Material provided:
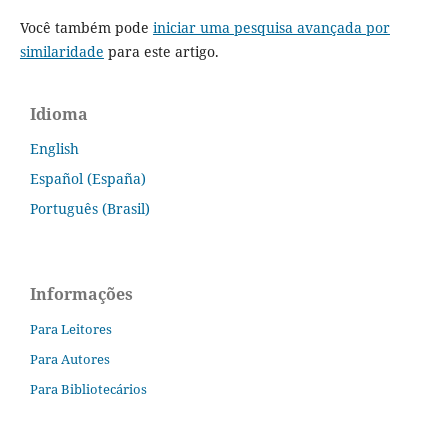
Você também pode
iniciar uma pesquisa avançada por
similaridade
para este artigo.
Idioma
English
Español (España)
Português (Brasil)
Informações
Para Leitores
Para Autores
Para Bibliotecários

What is expected:
The assignment is to restate, word for word, each line from the one containing "similaridade" through the final line of the material above.

Answer for this exercise:
similaridade
para este artigo.
Idioma
English
Español (España)
Português (Brasil)
Informações
Para Leitores
Para Autores
Para Bibliotecários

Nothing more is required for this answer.